Smoking Cuts Pregnancies in Half

Even a Small Number of Cigarettes Affects Fertility, Study of Mothers Indicates

by Patricia McBroom

Even in very low doses, cigarette smoking substantially interferes with the ability of women to become pregnant. From one to nine cigarettes per day are enough to inhibit conception, according to a new study from the School of Public Health.

Smoking less than half a pack a day led to approximately a 50 percent reduction in fertility at the end of one year, researchers found.

The impact was just as great among light smokers as among heavy smokers in this large sample of first-time mothers.

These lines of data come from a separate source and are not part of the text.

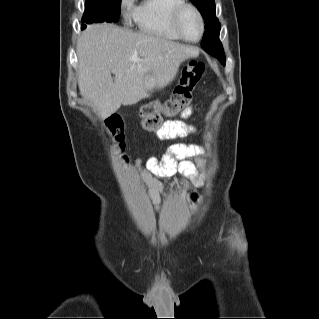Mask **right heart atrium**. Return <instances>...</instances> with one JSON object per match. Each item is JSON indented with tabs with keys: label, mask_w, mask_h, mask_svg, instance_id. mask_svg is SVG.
Wrapping results in <instances>:
<instances>
[{
	"label": "right heart atrium",
	"mask_w": 319,
	"mask_h": 319,
	"mask_svg": "<svg viewBox=\"0 0 319 319\" xmlns=\"http://www.w3.org/2000/svg\"><path fill=\"white\" fill-rule=\"evenodd\" d=\"M132 2H133V0H122L123 6H129L132 4Z\"/></svg>",
	"instance_id": "1"
}]
</instances>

Data on 1,341 women who first gave birth between 1959 and 1966 were analyzed by Ethel Alderete, a doctoral student; Brenda Eskenazi, professor of public health; and Robert Sholtz, a statistician. They used data from personal interviews collected in the early 1960s from first-time mothers that includes information on how long it took women to become pregnant. The original study, carried out by the School of Public Health and Kaiser Permanente, measures the time lag between last contraceptive use and first missed menstrual period.

Selecting only those women who consciously planned to become pregnant, Alderete and Eskenazi discovered that smokers took about twice as long as non-smokers to become pregnant.

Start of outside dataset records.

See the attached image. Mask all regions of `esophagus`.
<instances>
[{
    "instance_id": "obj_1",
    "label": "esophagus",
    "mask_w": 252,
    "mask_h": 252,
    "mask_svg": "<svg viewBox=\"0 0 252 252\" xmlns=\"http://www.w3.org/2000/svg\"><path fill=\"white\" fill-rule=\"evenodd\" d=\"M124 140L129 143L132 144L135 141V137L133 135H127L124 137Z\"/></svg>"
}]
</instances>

"Smoking reduces your chances of becoming pregnant within 12 months by 50 percent, and the effect is there with only a few cigarettes a day," said Eskenazi. She added that more research should be done to confirm this unusual lack of a dose-effect relationship.

The study, published in the July issue of the journal Epidemiology, is particularly notable in that it separates out the effects of coffee drinking and smoking, which have until now been confused in studies of fertility.

Many smokers also drink coffee, and while lowered fertility rates have been reported before, scientists could not be sure that cigarettes were the culprit.

This study demonstrated that coffee use alone had no effect on fertility.

The deleterious effects were all due to cigarettes, said Alderete.

It is not known whether women recover full fertility if they stop smoking.

"Maybe there is good recovery, but we don't know that." said Eskenazi. She said the biological mechanism through which smoking impairs fertility is unknown. Cigarettes could be acting anywhere along the reproductive path, from hormonal effects in the hypothalamus, to reduced ovulation, reduced motility in the tubes or impaired implantation of the fetus.

"If you are 35 years old when you first try to conceive, this additional insult to the fertility system may be enough to make you infertile," said Eskenazi.

In this study, most of the women were younger than 25, with healthy reproductive systems. Those with reproductive problems or who had taken more than two years to conceive were removed from the analysis. About 41 percent of the total group smoked cigarettes, a common habit in the early '60s.